Un congreso sobre mártires
El anuncio fue realizado por monseñor Fabio Fabene, secretario del Dicasterio para las Causas de los Santos y presidente de la Comisión, durante la presentación del congreso «El siglo XXI: ¿un nuevo tiempo de mártires?», que se celebrará el 15 de septiembre en el Pontificio Instituto Patrístico Augustinianum de Roma.
El encuentro analizará la persecución de los cristianos en diversas regiones del mundo y ofrecerá una reflexión histórica, espiritual y teológica sobre el martirio contemporáneo.
Fabene explicó que la Comisión «continúa recogiendo notificaciones e información de cristianos muertos a causa del Evangelio en todas las partes del mundo».
Además de los casos transmitidos por estructuras eclesiales, algunos son identificados directamente a partir de informaciones de prensa, entre las que destacó el trabajo de la agencia Fides.
El cardenal Marcello Semeraro, prefecto del Dicasterio, subrayó que la dimensión ecuménica es constitutiva del proyecto. La Comisión tiene el encargo de elaborar un catálogo universal de quienes «han derramado su sangre por confesar a Cristo», independientemente de su pertenencia eclesial.
Esta perspectiva se inspira en san Juan Pablo II y en su encíclica Ut unum sint, donde afirmaba que el testimonio de los mártires constituye una forma profunda de comunión entre los cristianos.
Semeraro recordó que el Papa Francisco ha querido incorporar al Martirologio Romano algunos mártires no católicos, gesto que refuerza la convicción de que la sangre derramada por Cristo une a quienes creen en Él más allá de las divisiones históricas.

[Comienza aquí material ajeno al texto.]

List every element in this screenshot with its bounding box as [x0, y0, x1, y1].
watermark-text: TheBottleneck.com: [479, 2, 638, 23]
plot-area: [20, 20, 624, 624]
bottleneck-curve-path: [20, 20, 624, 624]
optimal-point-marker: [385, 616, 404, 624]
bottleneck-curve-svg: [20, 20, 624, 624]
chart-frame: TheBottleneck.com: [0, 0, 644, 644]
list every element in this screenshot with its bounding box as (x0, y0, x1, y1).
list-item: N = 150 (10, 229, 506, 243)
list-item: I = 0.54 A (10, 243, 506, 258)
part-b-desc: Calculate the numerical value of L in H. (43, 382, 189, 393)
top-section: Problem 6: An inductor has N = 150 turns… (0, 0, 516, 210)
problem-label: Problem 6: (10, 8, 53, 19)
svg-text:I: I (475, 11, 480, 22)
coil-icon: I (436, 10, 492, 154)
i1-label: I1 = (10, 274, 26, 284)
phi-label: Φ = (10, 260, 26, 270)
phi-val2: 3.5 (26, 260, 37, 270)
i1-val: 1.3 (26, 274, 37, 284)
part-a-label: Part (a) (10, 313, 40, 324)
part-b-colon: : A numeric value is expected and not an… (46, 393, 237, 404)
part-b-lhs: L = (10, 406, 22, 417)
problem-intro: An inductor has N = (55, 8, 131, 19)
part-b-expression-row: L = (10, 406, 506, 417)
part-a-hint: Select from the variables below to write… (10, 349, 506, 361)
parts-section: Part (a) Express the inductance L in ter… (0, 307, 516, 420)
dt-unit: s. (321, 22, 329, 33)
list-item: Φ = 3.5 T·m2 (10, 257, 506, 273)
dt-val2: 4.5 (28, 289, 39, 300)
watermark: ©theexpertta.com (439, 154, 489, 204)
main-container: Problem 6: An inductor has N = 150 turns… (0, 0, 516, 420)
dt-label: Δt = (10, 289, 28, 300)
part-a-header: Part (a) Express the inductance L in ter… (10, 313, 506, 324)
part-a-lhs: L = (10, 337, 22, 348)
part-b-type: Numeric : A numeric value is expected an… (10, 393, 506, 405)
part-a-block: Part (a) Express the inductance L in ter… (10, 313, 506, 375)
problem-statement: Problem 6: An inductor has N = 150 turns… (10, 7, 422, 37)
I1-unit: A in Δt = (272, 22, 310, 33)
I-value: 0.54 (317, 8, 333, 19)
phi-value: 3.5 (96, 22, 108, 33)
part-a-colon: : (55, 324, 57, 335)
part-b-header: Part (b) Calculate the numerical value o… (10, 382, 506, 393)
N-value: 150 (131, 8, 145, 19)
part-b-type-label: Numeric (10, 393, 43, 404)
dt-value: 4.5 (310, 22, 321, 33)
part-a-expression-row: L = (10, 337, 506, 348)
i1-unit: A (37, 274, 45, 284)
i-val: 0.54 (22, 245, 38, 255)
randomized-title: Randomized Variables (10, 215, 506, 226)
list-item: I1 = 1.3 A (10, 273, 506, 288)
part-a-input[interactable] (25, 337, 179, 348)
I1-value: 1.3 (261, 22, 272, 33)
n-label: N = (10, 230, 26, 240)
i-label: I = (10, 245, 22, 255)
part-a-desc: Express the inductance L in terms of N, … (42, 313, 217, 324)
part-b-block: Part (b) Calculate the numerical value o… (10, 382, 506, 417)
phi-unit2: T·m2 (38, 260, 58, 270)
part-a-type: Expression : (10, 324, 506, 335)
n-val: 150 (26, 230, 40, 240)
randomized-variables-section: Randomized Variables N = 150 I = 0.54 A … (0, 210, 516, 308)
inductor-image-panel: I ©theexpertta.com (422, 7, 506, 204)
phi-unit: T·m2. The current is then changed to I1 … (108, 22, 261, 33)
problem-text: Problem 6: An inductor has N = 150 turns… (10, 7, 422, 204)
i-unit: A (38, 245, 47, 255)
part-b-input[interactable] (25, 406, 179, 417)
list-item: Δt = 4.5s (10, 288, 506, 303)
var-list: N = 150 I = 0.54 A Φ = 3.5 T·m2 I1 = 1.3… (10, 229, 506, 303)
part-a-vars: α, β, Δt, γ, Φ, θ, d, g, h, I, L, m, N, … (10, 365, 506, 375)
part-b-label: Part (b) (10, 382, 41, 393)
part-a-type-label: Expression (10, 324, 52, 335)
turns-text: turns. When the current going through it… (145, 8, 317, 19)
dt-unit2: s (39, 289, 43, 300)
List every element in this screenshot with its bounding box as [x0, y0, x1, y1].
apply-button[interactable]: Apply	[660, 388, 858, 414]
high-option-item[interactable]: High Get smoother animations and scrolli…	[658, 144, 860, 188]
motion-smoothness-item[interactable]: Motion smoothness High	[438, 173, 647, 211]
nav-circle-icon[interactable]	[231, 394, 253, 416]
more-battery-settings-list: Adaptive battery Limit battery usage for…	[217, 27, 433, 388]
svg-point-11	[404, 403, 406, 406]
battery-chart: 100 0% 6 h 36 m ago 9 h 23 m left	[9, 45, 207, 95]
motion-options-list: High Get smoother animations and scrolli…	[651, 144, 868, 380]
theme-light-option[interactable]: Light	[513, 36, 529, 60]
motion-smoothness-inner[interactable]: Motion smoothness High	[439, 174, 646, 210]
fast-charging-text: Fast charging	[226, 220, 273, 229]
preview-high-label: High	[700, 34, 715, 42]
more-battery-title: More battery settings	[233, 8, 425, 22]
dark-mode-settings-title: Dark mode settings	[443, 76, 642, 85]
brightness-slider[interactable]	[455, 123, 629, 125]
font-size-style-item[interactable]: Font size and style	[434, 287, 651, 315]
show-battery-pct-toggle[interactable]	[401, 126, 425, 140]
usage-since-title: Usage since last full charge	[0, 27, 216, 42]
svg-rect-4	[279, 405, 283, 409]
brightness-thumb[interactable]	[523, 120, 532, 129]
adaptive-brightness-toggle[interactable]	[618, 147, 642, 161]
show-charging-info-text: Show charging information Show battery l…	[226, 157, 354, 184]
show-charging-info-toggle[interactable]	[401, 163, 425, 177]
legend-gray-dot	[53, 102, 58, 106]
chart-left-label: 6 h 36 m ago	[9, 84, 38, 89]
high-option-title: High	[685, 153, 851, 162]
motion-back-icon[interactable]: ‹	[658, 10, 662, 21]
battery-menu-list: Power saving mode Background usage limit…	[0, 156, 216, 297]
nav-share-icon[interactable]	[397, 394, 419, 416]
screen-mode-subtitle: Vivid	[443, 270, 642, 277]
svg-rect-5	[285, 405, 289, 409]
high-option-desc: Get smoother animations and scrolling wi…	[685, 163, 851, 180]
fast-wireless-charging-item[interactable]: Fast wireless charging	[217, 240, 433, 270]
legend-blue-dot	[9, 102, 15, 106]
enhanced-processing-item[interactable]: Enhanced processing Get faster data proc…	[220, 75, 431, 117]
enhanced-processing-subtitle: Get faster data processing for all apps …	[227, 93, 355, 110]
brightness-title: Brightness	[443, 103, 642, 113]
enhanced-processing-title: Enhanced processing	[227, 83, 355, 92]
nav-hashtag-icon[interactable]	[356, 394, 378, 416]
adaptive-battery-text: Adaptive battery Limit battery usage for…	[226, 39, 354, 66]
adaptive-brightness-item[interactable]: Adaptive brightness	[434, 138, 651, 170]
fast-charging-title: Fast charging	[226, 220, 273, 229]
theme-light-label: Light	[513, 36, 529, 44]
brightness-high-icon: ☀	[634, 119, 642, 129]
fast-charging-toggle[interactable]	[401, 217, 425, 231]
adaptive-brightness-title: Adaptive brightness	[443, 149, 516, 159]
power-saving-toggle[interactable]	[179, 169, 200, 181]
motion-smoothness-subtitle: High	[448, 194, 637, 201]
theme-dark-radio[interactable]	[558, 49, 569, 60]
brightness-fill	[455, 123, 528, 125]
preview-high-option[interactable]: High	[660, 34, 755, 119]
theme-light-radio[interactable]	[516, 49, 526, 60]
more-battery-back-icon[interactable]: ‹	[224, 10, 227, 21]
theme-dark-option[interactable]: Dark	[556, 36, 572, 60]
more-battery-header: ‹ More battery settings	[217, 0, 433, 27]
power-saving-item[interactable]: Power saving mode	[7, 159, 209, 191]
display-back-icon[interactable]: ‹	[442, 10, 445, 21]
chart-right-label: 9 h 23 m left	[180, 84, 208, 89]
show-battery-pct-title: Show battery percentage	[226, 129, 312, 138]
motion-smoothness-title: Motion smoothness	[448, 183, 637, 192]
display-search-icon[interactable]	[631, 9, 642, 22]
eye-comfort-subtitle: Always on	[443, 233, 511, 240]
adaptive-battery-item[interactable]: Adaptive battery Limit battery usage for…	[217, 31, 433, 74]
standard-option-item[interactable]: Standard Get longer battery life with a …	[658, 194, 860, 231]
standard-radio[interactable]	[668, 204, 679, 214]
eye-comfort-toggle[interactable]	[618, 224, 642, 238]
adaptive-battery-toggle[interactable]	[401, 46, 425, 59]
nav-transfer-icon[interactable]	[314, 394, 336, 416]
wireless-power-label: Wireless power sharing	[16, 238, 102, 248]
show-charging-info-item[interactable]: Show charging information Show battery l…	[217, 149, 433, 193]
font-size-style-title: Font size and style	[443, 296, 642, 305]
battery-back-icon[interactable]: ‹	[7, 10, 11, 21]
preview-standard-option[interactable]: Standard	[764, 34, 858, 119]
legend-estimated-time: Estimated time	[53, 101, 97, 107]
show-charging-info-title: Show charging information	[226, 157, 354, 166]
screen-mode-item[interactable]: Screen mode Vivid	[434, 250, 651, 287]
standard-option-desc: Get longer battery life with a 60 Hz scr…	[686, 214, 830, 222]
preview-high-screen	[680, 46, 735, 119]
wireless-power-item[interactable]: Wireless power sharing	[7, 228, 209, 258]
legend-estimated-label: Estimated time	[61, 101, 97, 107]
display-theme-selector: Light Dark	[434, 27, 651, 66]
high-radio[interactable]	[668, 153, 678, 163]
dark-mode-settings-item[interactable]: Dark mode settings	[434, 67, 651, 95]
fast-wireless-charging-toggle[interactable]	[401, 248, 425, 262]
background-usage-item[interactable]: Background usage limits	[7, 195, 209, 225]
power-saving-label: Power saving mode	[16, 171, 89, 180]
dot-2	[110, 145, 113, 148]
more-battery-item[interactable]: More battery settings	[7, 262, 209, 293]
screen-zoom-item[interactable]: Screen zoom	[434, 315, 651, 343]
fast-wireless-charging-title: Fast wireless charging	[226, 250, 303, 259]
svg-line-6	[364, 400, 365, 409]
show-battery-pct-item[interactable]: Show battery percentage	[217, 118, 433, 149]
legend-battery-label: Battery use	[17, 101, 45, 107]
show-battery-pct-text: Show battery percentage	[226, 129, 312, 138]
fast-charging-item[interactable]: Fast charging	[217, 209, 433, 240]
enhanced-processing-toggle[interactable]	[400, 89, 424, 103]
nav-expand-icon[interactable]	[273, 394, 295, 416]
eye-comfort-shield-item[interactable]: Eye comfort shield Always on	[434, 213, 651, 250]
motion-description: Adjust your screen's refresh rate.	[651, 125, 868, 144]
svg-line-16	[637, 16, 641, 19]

Esta dimensión ecuménica se hizo especialmente visible el 14 de septiembre de 2025, cuando León XIV presidió en San Pablo Extramuros una conmemoración de los mártires del siglo XXI junto a representantes de otras Iglesias.
«No podemos, no queremos olvidar. Queremos recordar», afirmó entonces el Papa, evocando la célebre frase de Tertuliano: «La sangre de los mártires es semilla de nuevos cristianos».
Semeraro aclaró que la inclusión de un nombre en el catálogo no implica beatificación o canonización, ni supone la apertura automática de una causa.
«La gracia de la santidad en la Iglesia está significada, pero no agotada por las canonizaciones», señaló. Sin embargo, algunos casos podrían iniciar un proceso formal si se cumplen las condiciones requeridas.
El objetivo es más amplio: reconocer la «medida alta de la vida cristiana ordinaria» descrita por Juan Pablo II y la «santidad de la puerta de al lado» propuesta por Francisco.
El congreso del 15 de septiembre abordará la situación de los cristianos en África, Tierra Santa, Asia, América y Europa, con intervenciones del cardenal Fridolin Ambongo, del cardenal Pierbattista Pizzaballa, y de expertos en justicia, paz, diálogo interreligioso y defensa de los pobres.
El 16 de septiembre, los participantes serán recibidos en audiencia por León XIV, en un gesto que subraya la importancia de conservar la memoria de quienes han entregado su vida por el Evangelio.